Records for the exercise:

+++++

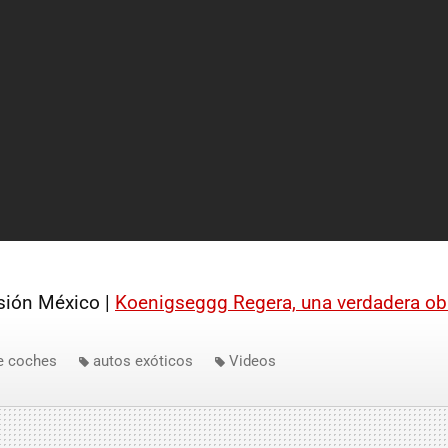
ión México |
Koenigseggg Regera, una verdadera obr
e coches
autos exóticos
Videos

+++++

Set down the lines from the one with "Koenigseggg Regera, una verdadera obr" through the end of the data above. Keep each exactly as written and add no other line.

Response area:
Koenigseggg Regera, una verdadera obr
e coches
autos exóticos
Videos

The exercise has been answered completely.